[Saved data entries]

────

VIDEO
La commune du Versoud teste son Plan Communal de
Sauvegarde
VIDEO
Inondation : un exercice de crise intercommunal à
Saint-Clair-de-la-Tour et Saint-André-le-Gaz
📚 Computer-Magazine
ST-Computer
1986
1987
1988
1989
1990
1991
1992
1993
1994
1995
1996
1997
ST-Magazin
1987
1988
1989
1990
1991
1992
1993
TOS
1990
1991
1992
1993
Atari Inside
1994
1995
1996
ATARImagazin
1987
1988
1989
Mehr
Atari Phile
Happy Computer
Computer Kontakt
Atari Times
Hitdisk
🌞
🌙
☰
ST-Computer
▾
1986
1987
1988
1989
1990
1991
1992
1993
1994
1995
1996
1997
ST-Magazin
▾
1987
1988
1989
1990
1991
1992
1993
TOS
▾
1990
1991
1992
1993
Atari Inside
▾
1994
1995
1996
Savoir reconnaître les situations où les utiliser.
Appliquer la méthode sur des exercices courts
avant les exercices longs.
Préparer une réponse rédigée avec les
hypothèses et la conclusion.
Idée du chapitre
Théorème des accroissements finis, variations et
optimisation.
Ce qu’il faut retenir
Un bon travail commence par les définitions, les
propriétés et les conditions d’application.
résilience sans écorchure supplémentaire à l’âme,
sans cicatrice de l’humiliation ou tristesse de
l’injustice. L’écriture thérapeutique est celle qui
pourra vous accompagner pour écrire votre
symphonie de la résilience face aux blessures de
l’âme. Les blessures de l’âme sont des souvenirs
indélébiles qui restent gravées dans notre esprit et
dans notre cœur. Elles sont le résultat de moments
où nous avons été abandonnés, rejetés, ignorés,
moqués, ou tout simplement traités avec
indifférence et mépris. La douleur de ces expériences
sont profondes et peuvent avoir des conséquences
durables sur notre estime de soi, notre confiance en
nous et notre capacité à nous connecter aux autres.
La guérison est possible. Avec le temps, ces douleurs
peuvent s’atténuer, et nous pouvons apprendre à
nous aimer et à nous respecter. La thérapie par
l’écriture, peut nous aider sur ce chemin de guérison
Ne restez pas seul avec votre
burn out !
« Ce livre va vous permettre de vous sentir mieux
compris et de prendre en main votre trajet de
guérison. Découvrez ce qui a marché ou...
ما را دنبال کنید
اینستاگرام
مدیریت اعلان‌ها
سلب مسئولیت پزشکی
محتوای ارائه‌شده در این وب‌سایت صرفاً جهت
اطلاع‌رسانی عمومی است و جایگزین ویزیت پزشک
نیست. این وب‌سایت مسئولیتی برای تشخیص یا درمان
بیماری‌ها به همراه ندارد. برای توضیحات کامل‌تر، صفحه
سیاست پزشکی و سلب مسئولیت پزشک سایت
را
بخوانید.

────

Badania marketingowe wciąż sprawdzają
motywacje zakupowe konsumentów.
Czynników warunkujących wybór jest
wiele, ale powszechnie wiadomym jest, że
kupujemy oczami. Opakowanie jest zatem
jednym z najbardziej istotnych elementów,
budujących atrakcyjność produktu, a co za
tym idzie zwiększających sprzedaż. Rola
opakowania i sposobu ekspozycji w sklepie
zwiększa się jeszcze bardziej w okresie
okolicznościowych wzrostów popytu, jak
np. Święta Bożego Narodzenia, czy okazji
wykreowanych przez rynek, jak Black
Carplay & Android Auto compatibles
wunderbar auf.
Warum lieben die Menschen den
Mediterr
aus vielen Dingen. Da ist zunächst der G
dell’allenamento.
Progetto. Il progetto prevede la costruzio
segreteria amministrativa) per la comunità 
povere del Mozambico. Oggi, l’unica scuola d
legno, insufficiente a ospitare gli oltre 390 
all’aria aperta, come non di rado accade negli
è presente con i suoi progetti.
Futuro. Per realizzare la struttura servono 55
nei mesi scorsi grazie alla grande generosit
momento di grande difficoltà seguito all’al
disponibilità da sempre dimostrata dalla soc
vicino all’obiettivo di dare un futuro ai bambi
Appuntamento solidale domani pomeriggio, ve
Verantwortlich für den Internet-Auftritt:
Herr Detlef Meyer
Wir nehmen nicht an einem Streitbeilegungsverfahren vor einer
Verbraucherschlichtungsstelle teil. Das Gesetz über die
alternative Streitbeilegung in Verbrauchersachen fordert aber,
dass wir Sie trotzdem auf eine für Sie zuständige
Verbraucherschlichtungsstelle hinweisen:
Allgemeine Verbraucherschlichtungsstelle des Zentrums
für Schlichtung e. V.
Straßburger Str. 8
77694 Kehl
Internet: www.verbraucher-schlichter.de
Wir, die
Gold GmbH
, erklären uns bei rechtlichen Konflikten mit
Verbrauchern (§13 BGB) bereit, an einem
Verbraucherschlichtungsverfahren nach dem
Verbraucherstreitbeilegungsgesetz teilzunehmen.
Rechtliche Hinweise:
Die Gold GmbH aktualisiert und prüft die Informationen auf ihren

────

**Work request**. Retype the portion of the data above that starts on the line with "Allgemeine Verbraucherschlichtungsstelle des" and finishes on the line with "Die Gold GmbH", including both of those lines.

**Solution**.
Allgemeine Verbraucherschlichtungsstelle des Zentrums
für Schlichtung e. V.
Straßburger Str. 8
77694 Kehl
Internet: www.verbraucher-schlichter.de
Wir, die
Gold GmbH
, erklären uns bei rechtlichen Konflikten mit
Verbrauchern (§13 BGB) bereit, an einem
Verbraucherschlichtungsverfahren nach dem
Verbraucherstreitbeilegungsgesetz teilzunehmen.
Rechtliche Hinweise:
Die Gold GmbH aktualisiert und prüft die Informationen auf ihren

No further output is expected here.